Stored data
+ + + + +
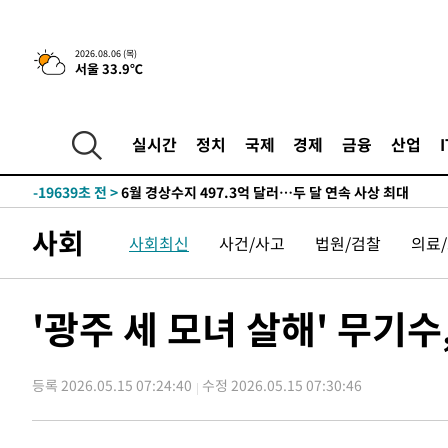
색
-28016초 전 >
[속보]산업장관 "美무역법 제301조 과잉생산 결과 발표 8
상
-27809초 전 >
[속보]코스피 매도사이드카 발동…4%대 급락
2026.08.06 (목)
서울 33.9℃
-27081초 전 >
[속보]전남광주 초대 시민추천 부시장에 백승주·윤난실
-24642초 전 >
서울 열대야 15일째 지속…비공식 '초열대야' 30도 넘어
-23209초 전 >
[속보]코스닥, 2.15포인트(0.27%) 내린 797.44 출발
실시간
정치
국제
경제
금융
산업
-23192초 전 >
[속보]코스피, 119.51포인트(1.81%) 내린 6478.75 개
-19639초 전 >
6월 경상수지 497.3억 달러…두 달 연속 사상 최대
-19590초 전 >
서울 낮 39도 '폭염중대경보'…40도 관측 가능성도
사회
사회최신
사건/사고
법원/검찰
의료
-16952초 전 >
미 워싱턴주 스포캔 시의 통제불능 3개 산불, 방화선 일부
-9125초 전 >
[속보] 호르무즈 해협 이란-오만 협상 기대속 뉴욕증시 혼조
우 0.49%↑
-7480초 전 >
[속보] 이란 대통령 "지금 최고지도자와 소통하기가 매우 
'광주 세 모녀 살해' 무기수
임 3년 인터뷰
2시간 전 >
[속보] "이란-오만, 호르무즈 해협 통행 항로 합의" 이란 외
-29952초 전 >
[속보]산업장관 "李정부, 원전 반대 안해…안정 전력 위
등록 2026.05.15 07:24:40
수정 2026.05.15 07:30:46
-28649초 전 >
[속보]경찰, '홍명보 선임 논란' 대한축구협회·축구회관 
색
-28036초 전 >
[속보]산업장관 "美무역법 제301조 과잉생산 결과 발표 8
상
-27829초 전 >
[속보]코스피 매도사이드카 발동…4%대 급락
+ + + + +
Return the lines from the line containing "호르무즈 해협 통행 항로" to the end of the entries above, exactly as they appear and with no other output.

• **SOLUTION FOR THIS PROBLEM**
[속보] "이란-오만, 호르무즈 해협 통행 항로 합의" 이란 외
-29952초 전 >
[속보]산업장관 "李정부, 원전 반대 안해…안정 전력 위
등록 2026.05.15 07:24:40
수정 2026.05.15 07:30:46
-28649초 전 >
[속보]경찰, '홍명보 선임 논란' 대한축구협회·축구회관 
색
-28036초 전 >
[속보]산업장관 "美무역법 제301조 과잉생산 결과 발표 8
상
-27829초 전 >
[속보]코스피 매도사이드카 발동…4%대 급락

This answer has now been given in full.